* _Listed records_:
────────────────────

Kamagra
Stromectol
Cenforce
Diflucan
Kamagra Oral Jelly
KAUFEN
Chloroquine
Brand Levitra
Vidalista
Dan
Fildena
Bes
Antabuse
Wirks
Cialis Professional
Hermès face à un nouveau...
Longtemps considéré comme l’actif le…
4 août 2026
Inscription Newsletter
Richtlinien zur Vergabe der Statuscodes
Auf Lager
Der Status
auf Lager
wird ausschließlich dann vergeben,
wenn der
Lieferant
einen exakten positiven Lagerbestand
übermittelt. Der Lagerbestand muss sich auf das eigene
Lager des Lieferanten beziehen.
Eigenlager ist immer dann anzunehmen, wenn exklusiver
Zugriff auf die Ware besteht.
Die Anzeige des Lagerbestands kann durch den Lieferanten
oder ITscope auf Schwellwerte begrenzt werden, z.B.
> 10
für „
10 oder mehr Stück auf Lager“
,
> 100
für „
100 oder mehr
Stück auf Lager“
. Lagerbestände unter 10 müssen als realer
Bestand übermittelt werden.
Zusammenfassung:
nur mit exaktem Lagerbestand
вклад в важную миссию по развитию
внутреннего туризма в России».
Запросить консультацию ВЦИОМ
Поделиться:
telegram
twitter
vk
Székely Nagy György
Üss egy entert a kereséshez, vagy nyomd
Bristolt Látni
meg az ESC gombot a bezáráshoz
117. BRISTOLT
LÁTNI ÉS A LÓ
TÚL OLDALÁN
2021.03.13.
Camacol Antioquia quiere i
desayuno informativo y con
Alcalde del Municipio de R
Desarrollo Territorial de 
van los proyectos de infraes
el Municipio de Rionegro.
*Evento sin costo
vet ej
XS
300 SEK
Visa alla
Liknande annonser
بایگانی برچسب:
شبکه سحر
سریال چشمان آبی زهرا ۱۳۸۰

────────────────────

* _Problem to work on_: Only the lines containing "übermittelt" are needed; pull them out of the listing.

* _Response to this task_:
übermittelt. Der Lagerbestand muss sich auf das eigene
Bestand übermittelt werden.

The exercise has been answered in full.